CWE-1268

Base Abstraction Level
Pillar — Highest-level weakness category
Class — Abstract, language-independent
Base — Specific enough to detect
Variant — Tied to specific technology
Compound — Requires multiple weaknesses
Draft MITRE CWE Status
Stable — Fully reviewed and complete
Draft — Under development, may change
Incomplete — Partially defined by MITRE
Deprecated — No longer recommended
Obsolete — Replaced by another CWE
Policy Privileges are not Assigned Consistently Between Control and Data Agents

Description

The product's hardware-enforced access control for a particular resource improperly accounts for privilege discrepancies between control and write policies.

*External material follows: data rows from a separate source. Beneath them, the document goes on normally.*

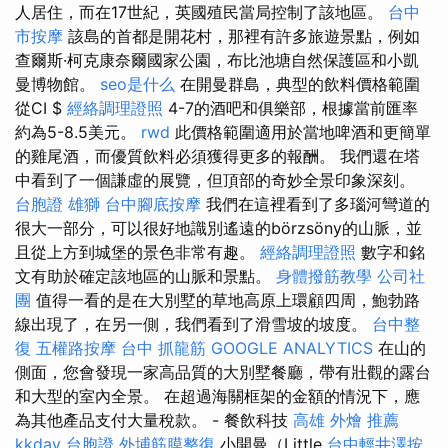
人居住，而在17世紀，英國殖民當局控制了該地區。
台中
市按摩
該島的首都是開花村，那裡有許多旅遊景點，例如
查爾斯·柯克康奈爾國家公園，布比池塘自然保護區和小凱
曼博物館。
seo是什么
在開曼群島，典型的飲料價格範圍
從CI $
經絡調理證照
4-7的酒吧和俱樂部，根據當前匯率
約為5-8.5美元。
rwd
此價格範圍適用於當地啤酒和更簡單
的雞尾酒，而優質飲料必須獲得更多的報酬。 我們還在塔
中看到了一個謙虛的展覽，但頂部的奇妙全景印象深刻。
台胞證 雄獅
台中腳底按摩
我們在這裡看到了多瑙河彎道的
很大一部分，可以很好地識別遙遠的börzsöny的山脈，並
且從上方到城堡的景色非常有趣。
經絡調理證照
數字和銘
文有助於確定該地區的山脈和景點。
身體撥筋教學
公司社
團
值得一看的是在大別墅的草地高原上環顧四周，鮑勃路
線出現了，在另一側，我們看到了滑雪坡的坡度。
台中整
復
五權路按摩
台中 抓龍筋
GOOGLE ANALYTICS
在山的
側面​​，您會發現一家高品質的大別墅餐廳，帶有壯觀的露台
和大型的室內全景。 在超過海關框架的金額的情況下，應
為其他產品支付大量稅款。 - 餐飲科技
高雄 外燴 推薦
kkday 台胞證
外埔筋膜整復
小開曼（Little
台中輕井澤按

Integrated circuits and hardware engines may provide access to resources (device-configuration, encryption keys, etc.) belonging to trusted firmware or software modules (commonly set by a BIOS or a bootloader). These accesses are typically controlled and limited by the hardware. Hardware design access control is sometimes implemented using a policy. A policy defines which entity or agent may or may not be allowed to perform an action. When a system implements multiple levels of policies, a control policy may allow direct access to a resource as well as changes to the policies themselves. Resources that include agents in their control policy but not in their write policy could unintentionally allow an untrusted agent to insert itself in the write policy register. Inclusion in the write policy register could allow a malicious or misbehaving agent write access to resources. This action could result in security compromises including leaked information, leaked encryption keys, or modification of device configuration.

Consequences

Confidentiality, Integrity, Availability, Access Control — Modify Memory, Read Memory, DoS: Crash, Exit, or Restart, Execute Unauthorized Code or Commands, Gain Privileges or Assume Identity, Bypass Protection Mechanism, Read Files or Directories, Reduce Reliability

Mitigations

Phase: Architecture and Design, Implementation

Access-control-policy definition and programming flow must be sufficiently tested in pre-silicon and post-silicon testing.